WORK ITEM:
No pictures, nothing altered: return the data below.
* * * * * * *
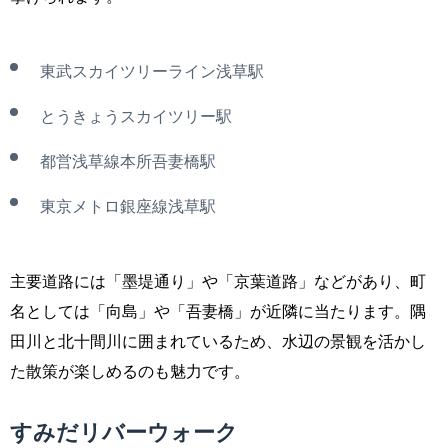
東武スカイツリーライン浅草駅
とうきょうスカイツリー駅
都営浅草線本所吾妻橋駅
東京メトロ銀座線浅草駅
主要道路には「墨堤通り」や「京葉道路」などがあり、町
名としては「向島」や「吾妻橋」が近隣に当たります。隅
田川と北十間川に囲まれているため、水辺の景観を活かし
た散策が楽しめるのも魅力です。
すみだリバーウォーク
* * * * * * *
OUTPUT BELOW:
東武スカイツリーライン浅草駅
とうきょうスカイツリー駅
都営浅草線本所吾妻橋駅
東京メトロ銀座線浅草駅
主要道路には「墨堤通り」や「京葉道路」などがあり、町
名としては「向島」や「吾妻橋」が近隣に当たります。隅
田川と北十間川に囲まれているため、水辺の景観を活かし
た散策が楽しめるのも魅力です。
すみだリバーウォーク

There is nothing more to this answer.